Twitter posted a filing on Thursday with the SEC, confirming that it wants to sell 70 million shares in its initial public offering. The price of the share is expected to be pegged anywhere between $17 and $20 which means that the company could raise up to $1.4bn.
That amounts to 13% of Twitter and slaps a potential $11bn price tag on the popular micro blogging website. Analysts have noted that Twitter's valuation was lower than expected, possibly because the company wants to avoid the fate of Facebook.
When the latter went for a higher than expected $38 per share, the stock rose by nearly 20% before dropping significantly, although the share price is now well above the initial value, very near to its all time high of $54.83.

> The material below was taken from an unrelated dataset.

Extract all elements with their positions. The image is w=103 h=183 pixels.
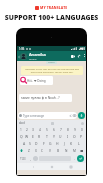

The SEC filing contains a number of key statistics like the fact that Twitter has 232 million monthly active users and more than 100 million daily active users that generate more than 500 million Tweets per day.
Three quarters of its monthly active users access Twitter from a mobile device with more than two thirds of the company's advertising revenue coming from mobiles and tablets.
It also reveals that Tweets have appeared on more than one million third-party websites and that there were a staggering 48 billion online impressions of Tweets from its properties.
While impressive, these data can't hide the fact that Twitter is still in the red, losing $69m in the first half of 2013, on revenues of $254m and relying too much on advertising on its website (currently 85%). Crucially, net loss nearly doubled in the first nine months of 2013 compared to the same period last year.